On the one hand, it’s true:

The government-funded Institute of National Memory, run by the historian Volodymyr Viatrovych, produced a steady output of revisionism, obscuring the racism and anti-Semitism of Ukraine’s wartime ultranationalists and falsely recasting them as democratic partisans who rescued Jews.

On the other hand, it’s not true:

Russia initiated provocations intended to create the impression that Ukraine’s post-revolutionary leadership was continuing in the violent and racist footsteps of the Bandera movement at the very first stages of the conflict.

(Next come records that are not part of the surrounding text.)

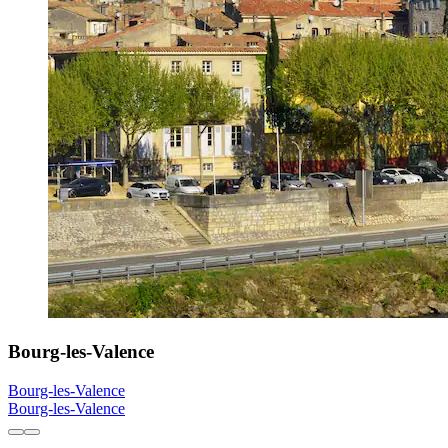
Bourg-les-Valence
Bourg-les-Valence
Bourg-les-Valence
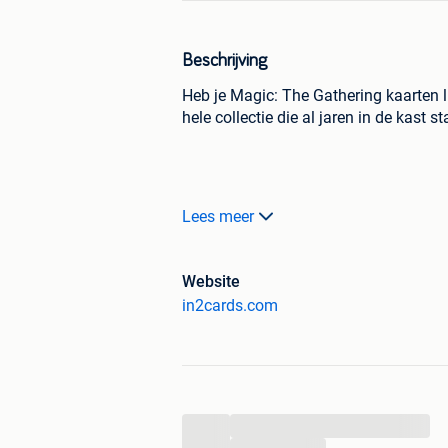
Beschrijving
Heb je Magic: The Gathering kaarten 
hele collectie die al jaren in de kast 
Ik ben Ilja, eigenaar van IN2CARDS, e
Lees meer
Gathering kaarten en collecties. Geen
contact met mij.
Website
in2cards.com
Wat je van mij kunt verwachten:
Eerlijke prijzen op basis van a
Snelle en duidelijke communicat
Inkoop van losse kaarten én com
...
Geen verplichtingen, gewoon e
...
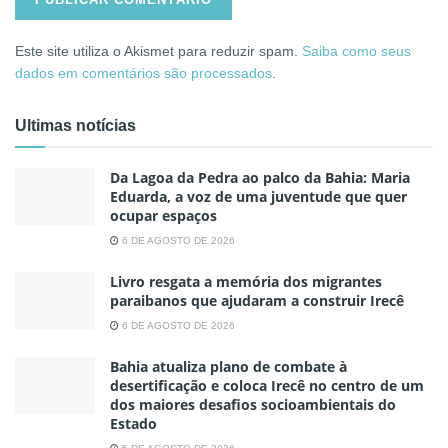
Este site utiliza o Akismet para reduzir spam.
Saiba como seus
dados em comentários são processados
.
Ultimas notícias
Da Lagoa da Pedra ao palco da Bahia: Maria
Eduarda, a voz de uma juventude que quer
ocupar espaços
6 DE AGOSTO DE 2026
Livro resgata a memória dos migrantes
paraibanos que ajudaram a construir Irecê
6 DE AGOSTO DE 2026
Bahia atualiza plano de combate à
desertificação e coloca Irecê no centro de um
dos maiores desafios socioambientais do
Estado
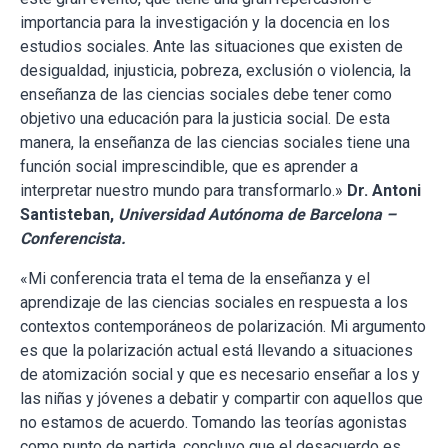
importancia para la investigación y la docencia en los
estudios sociales. Ante las situaciones que existen de
desigualdad, injusticia, pobreza, exclusión o violencia, la
enseñanza de las ciencias sociales debe tener como
objetivo una educación para la justicia social. De esta
manera, la enseñanza de las ciencias sociales tiene una
función social imprescindible, que es aprender a
interpretar nuestro mundo para transformarlo.»
Dr. Antoni
Santisteban,
Universidad Autónoma de Barcelona –
Conferencista.
«Mi conferencia trata el tema de la enseñanza y el
aprendizaje de las ciencias sociales en respuesta a los
contextos contemporáneos de polarización. Mi argumento
es que la polarización actual está llevando a situaciones
de atomización social y que es necesario enseñar a los y
las niñas y jóvenes a debatir y compartir con aquellos que
no estamos de acuerdo. Tomando las teorías agonistas
como punto de partida, concluyo que el desacuerdo es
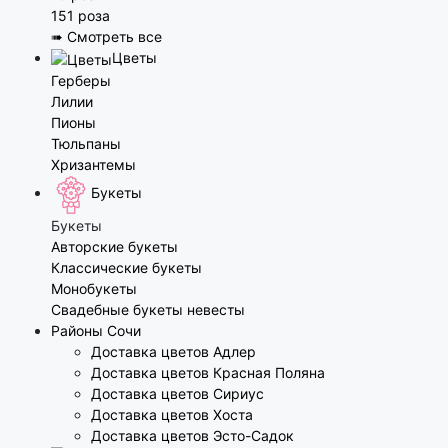
151 роза
➠ Смотреть все
Цветы
Герберы
Лилии
Пионы
Тюльпаны
Хризантемы
Букеты
Букеты
Авторские букеты
Классические букеты
Монобукеты
Свадебные букеты невесты
Районы Сочи
Доставка цветов Адлер
Доставка цветов Красная Поляна
Доставка цветов Сириус
Доставка цветов Хоста
Доставка цветов Эсто-Садок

It’s now a meme: Behind Russia’s ‘Neo-Nazi’ Propaganda Campaign in Ukraine and Russia’s Nazi Propaganda against Ukraine’s’ Army. And we hear, over and over, Motyl’s arguments that Zelensky is Jewish and the nazis don’t do well in the polls. Well, Zelensky has had little effect (as Motyl himself admits here) and the nazis have a lot of guns. Here’s the Azov battalion’s guns today, here are its tanks, here its artillery, here its masses; not bad for one of the many local militia units which sprung up to stop Russia’s invading forces in 2014/15. Now incorporated into the Ukraine’s National Guard.

Who needs votes when you have all those guns and summer camps for kids too?

The whole “X is a nazi and Y is not” routine as practised in the Western media and academia is nothing but propaganda. In fact it’s propaganda for idiots: the most ignorant clunk knows that nazi=bad and thus Hitler’s moustache can be stuck on any face and the cheap point will be got by even the dullest: Assad, Xi Jinpeng, Merkel, Bush, Obama, Qaddafi, Kim Jong Un, It’s a quick and easy way to pretend to say something – here’s the template.

Nonetheless, it is amusing (in a contemptuous way) to watch reporters in service to the Borg twist themselves into contortions finding nazis where they aren’t (Trump’s silly pledge skit) and no nazis where they are (Hs become Ns).